Кипя от ненависти, пока медленно восстанавливалось его здоровье, он тщательно продумывал свою месть. Он подробно изучал людей Рителта и изучал их чувствительность к болезням.
Он подготовил не одну, а две чумы, которые неизбежно уничтожат множество народа. Именно такой мести он и искал. Ваакзаам видел, что люди становятся слишком многочисленными, настолько многочисленными, что мир Рителта невозможно подчинить. Однажды он почти завоевал его и считал свою победу неизбежной, но постоянно возникали бесконечные проблемы, которые выходили за рамки всяких правил. Несмотря на исследовательский интерес к этим проблемам, он их ненавидел. Они оскорбляли его эстетические чувства. Он бы предпочел расчистить пространство, заполненное городами и другими скоплениями людей. И в самом деле, самыми лучшими для него были города, от которых осталась лишь мертвая оболочка, шелуха, высохшая раковина, разрушенные башни под бледным светом жестокой и мертвой луны.
Глэйвс почувствовал, как из его глаз покатились слезы, — будто и на него обрушились крохи ужасной мести его Хозяина. Его рыдания привлекли внимание охранника. Портеус подождал, пока охранник подойдет достаточно близко, и дохнул на него.
— Мое дыхание смертельно, — сообщил он, хихикнув.
Портеус подтянулся на тюфяке, хотя в его состоянии это требовало больших усилий, наклонился вперед, просунул руку сквозь решетку и ухватил охранника за пояс.
— Эй, ты, отцепись от меня, — приказал охранник.
Портеус отпустил его и снова зарыдал.
— Что мучает тебя, пленник Глэйвс?
— Я хочу видеть священника, — прошипел он.
Охранник выругался и отвернулся. Это было единственное требование, в котором он не мог отказать узнику.
Портеус рухнул обратно на соломенный тюфяк. Лихорадка усилилась, и его разум сжигало безумие. Он уже видел, как умирают люди, их лица разъедает разрушительная лихорадка, глаза вылезают из орбит, дыхание смердит, словно они гниют заживо. Они будут умирать сотнями, потом будут умирать тысячами, пока город не окажется забит трупами, а выжившие разбредутся по лесам, не в силах даже слышать самое имя Марнери, потому что это будет имя смерти.
Позже к нему пришла молодая женщина в прямом сером платье с голубым стихарем.
— Вы сказали, что хотите видеть священника, — спокойно сказала она.

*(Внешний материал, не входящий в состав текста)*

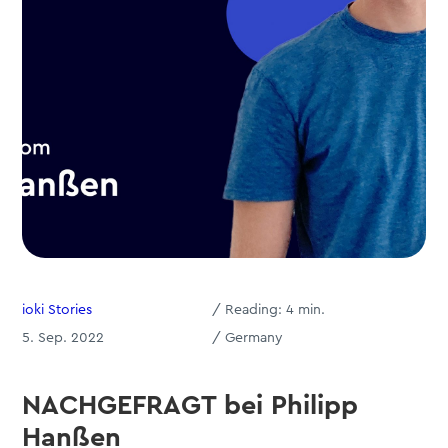
ioki Stories
/
Reading:
4
min.
5. Sep. 2022
/ Germany
NACHGEFRAGT bei Philipp
Hanßen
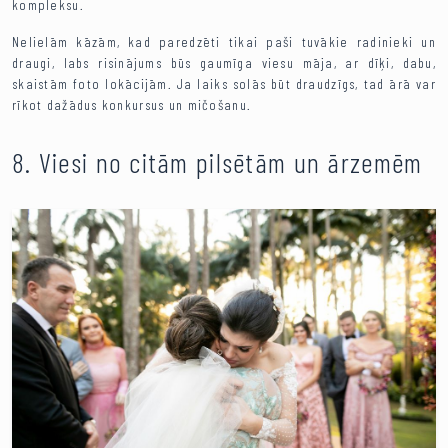
kompleksu.
Nelielām kāzām, kad paredzēti tikai paši tuvākie radinieki un
draugi, labs risinājums būs gaumīga viesu māja, ar dīķi, dabu,
skaistām foto lokācijām. Ja laiks solās būt draudzīgs, tad ārā var
rīkot dažādus konkursus un mičošanu.
8. Viesi no citām pilsētām un ārzemēm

— Исповедуйте меня, сестра, отпустите мне грехи. Исповедуйте этого грешника.
— Вы умираете, сын Матери? Вы готовы отправиться в ее Руку?

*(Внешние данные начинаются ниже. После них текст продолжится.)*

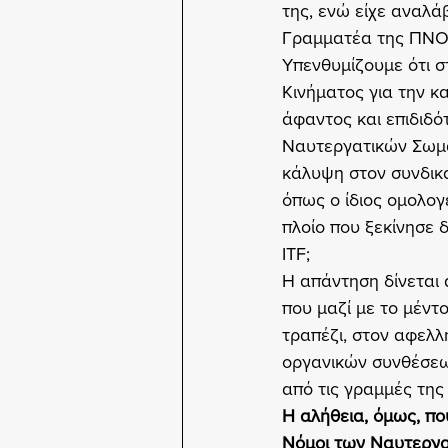
της, ενώ είχε αναλά
Γραμματέα της ΠΝΟ
Υπενθυμίζουμε ότι σ
Κινήματος για την κ
άφαντος και επιδιδ
Ναυτεργατικών Σωμ
κάλυψη στον συνδικα
όπως ο ίδιος ομολογ
πλοίο που ξεκίνησε 
ITF;
Η απάντηση δίνεται 
που μαζί με το μέντ
τραπέζι, στον αφελ
οργανικών συνθέσεων
από τις γραμμές της
Η αλήθεια, όμως, που
Νόμοι των Ναυτεργατ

— Умираю? — он издал ужасный сдавленный смешок. — Я мертв, сестра, смерть идет прямо передо мной во всей своей славе.
Я принес вам свет могилы и воздух гроба.
— Это ужасные слова, сын Матери. Возможно, она скорее услышит тебя, если ты будешь говорить более мягко — Я грешен, я это знаю. Я убивал и приказывал убивать другим. Я лгал и мошенничал, и я отомстил всем вам. Благодаря мне вы все умрете.
— Ты говоришь страшные вещи, сын Матери. Ты убивал?
От лихорадки у него снова начался бред. Он вновь оказался в призрачной земле.
Когда Портеус взглянул на женщину, его глаза сверкнули злобой.
— Наклонись ближе, — прошипел он срывающимся шепотом, затем, когда она наклонилась к нему, плюнул ей в лицо. — Умри, сука, и захвати с собой остальных сук.
Со стоном он вновь упал на соломенный тюфяк. Женщина, Кемили из Марнери, вытерла лицо и оставила его, глубоко озадаченная его словами.
Тем временем в храме Фи-Айс начала действовать сразу же, как только получила известие от Ханта. Однако совершить нужное заклинание оказалось не просто, и, когда при первой попытке оборвалась сплетаемая нить, было потеряно драгоценное время.
Случайно обнаружилось, что имевшийся том Биррака напечатан с ошибкой, и потребовалось добавить новые строки, чтобы попробовать наложить заклинание второй раз. Это заняло несколько часов, но в конце концов они умудрились послать тревожный вызов в психическое пространство. Призыв, который должны были услышать слушающие ведьмы в Кунфшоне.